What are the key steps an organisation should take to get started on the journey?
Identify your current position
Unite stakeholders across your organisation to conduct a gap analysis of where you are against the TCFD recommendations. Clearly signpost in your reporting where you are compliant, and where you are still working towards compliance, including when you expect to be compliant.
Think about your ‘easy wins’
When it comes to your areas of non-compliance, consider where important changes can easily be made. For instance, if your board does not have the required expertise to oversee and manage climate-related risk, consider providing targeted training.
Assign responsibility and set tone from the top
Consider which individual or committee at a board level is best placed to provide effective oversight of climate-related risk. Ensure that it is embedded into the Terms of Reference of the relevant committee. Consider the reporting lines between the individual/committee and senior management, and whether updates are frequent enough.
Set long-term objectives
Develop a clear plan for compliance and own it in your disclosures. Outline the steps you are taking to address areas of non-compliance, and set realistic timeframes for completion.

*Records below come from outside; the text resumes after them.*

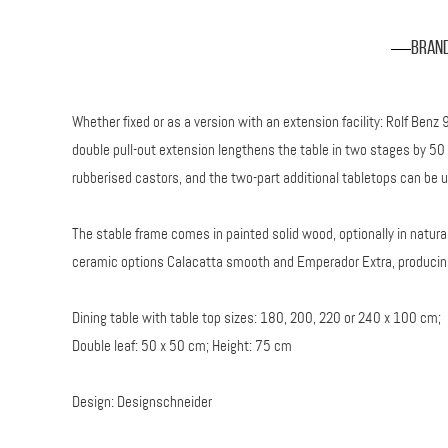
Bran
Whether fixed or as a version with an extension facility: Rolf Ben
double pull-out extension lengthens the table in two stages by 50 
rubberised castors, and the two-part additional tabletops can be unf
The stable frame comes in painted solid wood, optionally in natural
ceramic options Calacatta smooth and Emperador Extra, producing
Dining table with table top sizes: 180, 200, 220 or 240 x 100 cm;
Double leaf: 50 x 50 cm; Height: 75 cm
Design: Designschneider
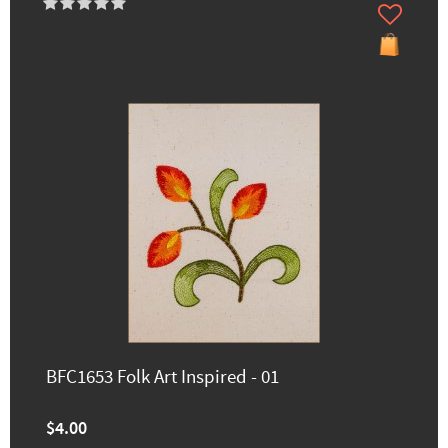
BFC1653 Folk Art Inspired - 01
$4.00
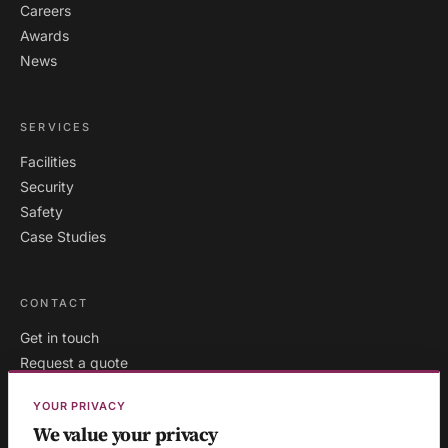
Careers
Awards
News
SERVICES
Facilities
Security
Safety
Case Studies
CONTACT
Get in touch
Request a quote
Existing clients
YOUR PRIVACY
We value your privacy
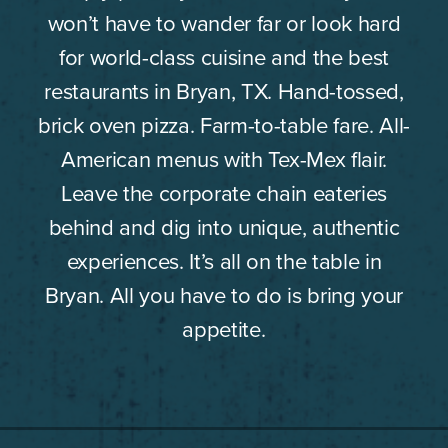
won’t have to wander far or look hard
for world-class cuisine and the best
restaurants in Bryan, TX. Hand-tossed,
brick oven pizza. Farm-to-table fare. All-
American menus with Tex-Mex flair.
Leave the corporate chain eateries
behind and dig into unique, authentic
experiences. It’s all on the table in
Bryan. All you have to do is bring your
appetite.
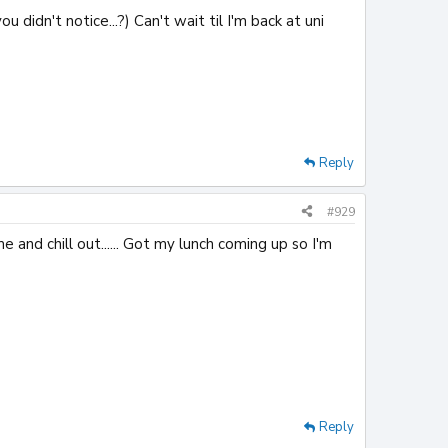
 didn't notice...?) Can't wait til I'm back at uni
Reply
#929
 and chill out...... Got my lunch coming up so I'm
Reply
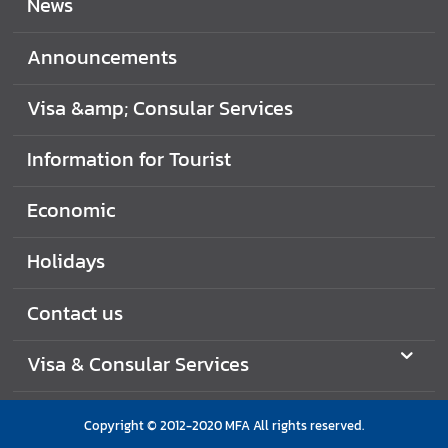
News
i
d
Announcements
a
y
Visa &amp; Consular Services
s
Information for Tourist
J
o
b
Economic
V
a
Holidays
c
a
Contact us
n
c
Visa & Consular Services
i
e
s
Copyright © 2012-2020 MFA All rights reserved.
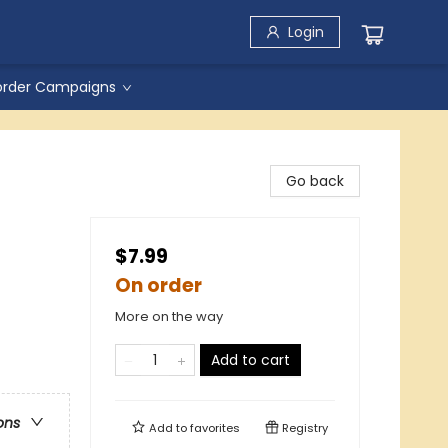
Login
order Campaigns
Go back
$7.99
On order
More on the way
Add to cart
ons
Add to
favorites
Registry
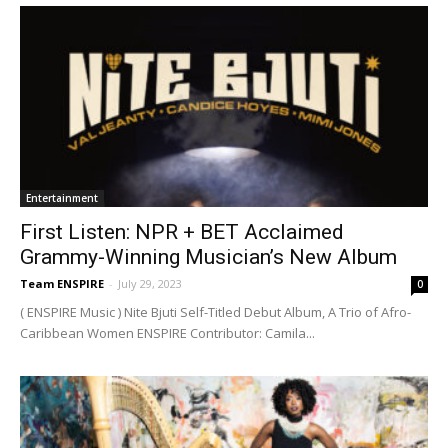
Entertainment
First Listen: NPR + BET Acclaimed
Grammy-Winning Musician’s New Album
Team ENSPIRE
-
July 29, 2023
0
( ENSPIRE Music ) Nite Bjuti Self-Titled Debut Album, A Trio of Afro-
Caribbean Women ENSPIRE Contributor: Camila...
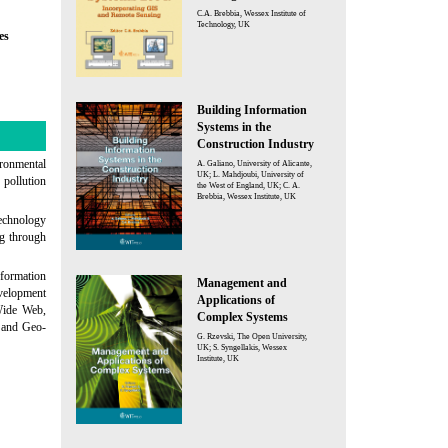
C.A. Brebbia, Wessex Institute of
Technology, UK
es
Building Information
Systems in the
Construction Industry
ironmental
A. Galiano, University of Alicante,
UK; L. Mahdjoubi, University of
 pollution
the West of England, UK; C. A.
Brebbia, Wessex Institute, UK
technology
ng through
nformation
Management and
velopment
Applications of
Wide Web,
Complex Systems
 and Geo-
G. Rzevski, The Open University,
UK; S. Syngellakis, Wessex
Institute, UK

To sum up, climate-related risk reporting is a valuable exercise for future-proofing public sector organisations in the face of a changing operating environment and ensuring that your risk management processes are resilient despite future uncertainty. Take the time to properly understand your climate-related risk exposures, integrate these into your risk management, and construct a meaningful report for your stakeholders, and the process will benefit your organisation.